= Lorna Lindsley =

American journalist (1889–1956)

Margaret Ashton Stimson Lindsley (2 January 1889 – 12 July 1956), known professionally as Lorna Lindsley, was a journalist, war correspondent, and author of the book, War Is People (Houghton Mifflin, 1945). The Saturday Review noted that her book told “the epic of endurance and courage in a fight which sometimes looks heroic, but more often proves to be only burdensome and cruel; which is not reported in the official war communiqués but represents an essential part of the great struggle of our times.”

== Biography ==

Lorna Lindsley was born on 2 January 1889 to Frederic Jesup Stimson (1855–1943) and Elizabeth Bradlee Abbot Stimson (1858–1896) in Dedham, Massachusetts. She was the younger of two daughters.

Her father was U.S. ambassador to Argentina from 1915 to 1921, and author of several law books, including The American Constitution (1908) and Popular Law-making (1910), as well as novels and short stories.

Lorna Lindsley attended Radcliffe College and in 1909 married mining engineer Halstead Camp Lindsley (1880–1945). The couple had two daughters, Leonora (1917–1945) and Joan (1913–1971) before divorcing in 1921.

Lorna moved to Paris in the 1920s, where she took an apartment at 20 rue de Cels in Montparnasse and became part of the circle of expatriate Americans living in the city. In the early 1930s, she crossed the Atlantic from Majorca to Boston in a sailing ship, named the Wander Bird. In 1935, she co-wrote a play about Lord Byron with Gilbert Seldes called The Marble Heart, but it does not appear to have been staged.

In 1936, Lorna and her daughter Leonora journeyed from Auckland, New Zealand, to Tahiti aboard the sailing ship Joseph Conrad under the command of Alan Villiers. Although he never mentions their presence in the book he wrote about the voyage (Cruise of the Conrad, Scribner's, 1937), he wrote about them in his diary, portions of which are quoted in his biography.

Lorna Lindsley began to write articles for American newspapers in the late 1930s, including the Manchester Guardian, the New Statesman, the Nation (U.K.), Time and Tide, the Christian Science Monitor, and the New York Herald Tribune.

In 1938, she travelled to Spain during the Spanish Civil War to report on the fate of the Loyalist forces for a French newspaper. After leaving Spain, she travelled to Palestine and wrote about the struggles of the Zionists there. At the outbreak of the Second World War, she was in France and aided the earliest Resistance efforts, before returning to the United States in 1941. These experiences formed the basis of her book, War Is People. Many of its chapters had previously appeared in print as newspaper articles.

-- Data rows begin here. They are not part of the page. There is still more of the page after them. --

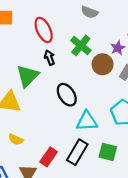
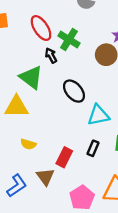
green cross: (81, 45) -> (69, 39), moved
green triangle: (28, 76) -> (31, 77), turned -30
black rectangle: (77, 152) -> (93, 148), size x0.6

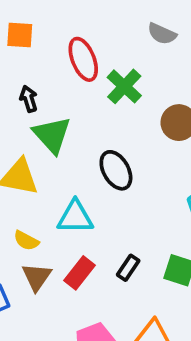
black arrow: (51, 56) -> (29, 99), moved
cyan triangle: (98, 115) -> (75, 217), moved
brown triangle: (45, 177) -> (37, 277), moved

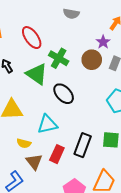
green cross: (124, 86) -> (59, 58), moved
green triangle: (52, 135) -> (37, 74), moved
black rectangle: (128, 268) -> (83, 145), size x1.6

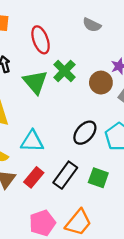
black ellipse: (64, 94) -> (85, 133), moved, turned 70

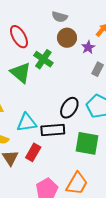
brown circle: (101, 83) -> (67, 38), moved
black rectangle: (65, 175) -> (53, 130), moved, turned 60
green square: (98, 178) -> (87, 143), size x1.4

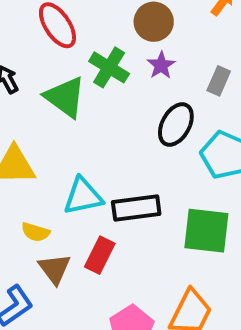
purple star: (88, 47) -> (161, 65), moved
black ellipse: (69, 108) -> (176, 125), moved

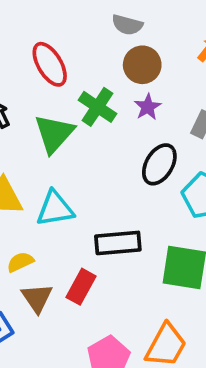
green triangle: (65, 97) -> (54, 134), turned 33
cyan triangle: (83, 196) -> (55, 209), moved
yellow semicircle: (36, 232) -> (20, 262), turned 136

After the war, she continued to travel, including visiting Kenya to learn about the Mau Mau Uprising. She died in New York City on 12 July 1956, of a cerebral hemorrhage, at the age of 67.

== Endowment ==

Lorna’s daughter Leonora Lindsley was killed in an accident in Germany a few days before the end of the Second World War. She had been a member of the Rochambelles, the only female combat unit on the Western Front during the Second World War, and was posthumously awarded the French Croix de Guerre avec Palme. In her memory, Lorna Lindsley gave $50,000 to the Institute of International Education. The funds were to be used to allow French students to study in the United States.

== War Is People ==

War Is People was published in 1943 by Houghton Mifflin. Rafael Medoff has written of Lorna Lindsley: “It was when civil war erupted in Spain in 1936 that Lindsley found her true calling. Attaching herself to the Republican (anti-fascist) forces, she wrote a series of pro-Republican articles for US newspapers and political magazines. Lindsley did not pretend to be an objective reporter. In between articles, she served as a nurse to wounded Republican soldiers and wrote letters home for those too badly injured to hold a pen. After Franco’s triumph, she returned to Paris. In the spring of 1940, with the German army approaching, more than one million of the city’s residents fled. Lindsley too left – but only for a few days, to smuggle out film footage of the invasion. Three days later, she was back in the French capital. For the next five months, Lindsley defied the terror of the Nazi regime to help smuggle Jewish and political refugees out of the city. Her reports from within the German zone became an important source of eyewitness information for the American and British press. After returning to the United States in 1941, she wrote her first and only book, War Is People, which described the impact of war on the lives of ordinary citizens.”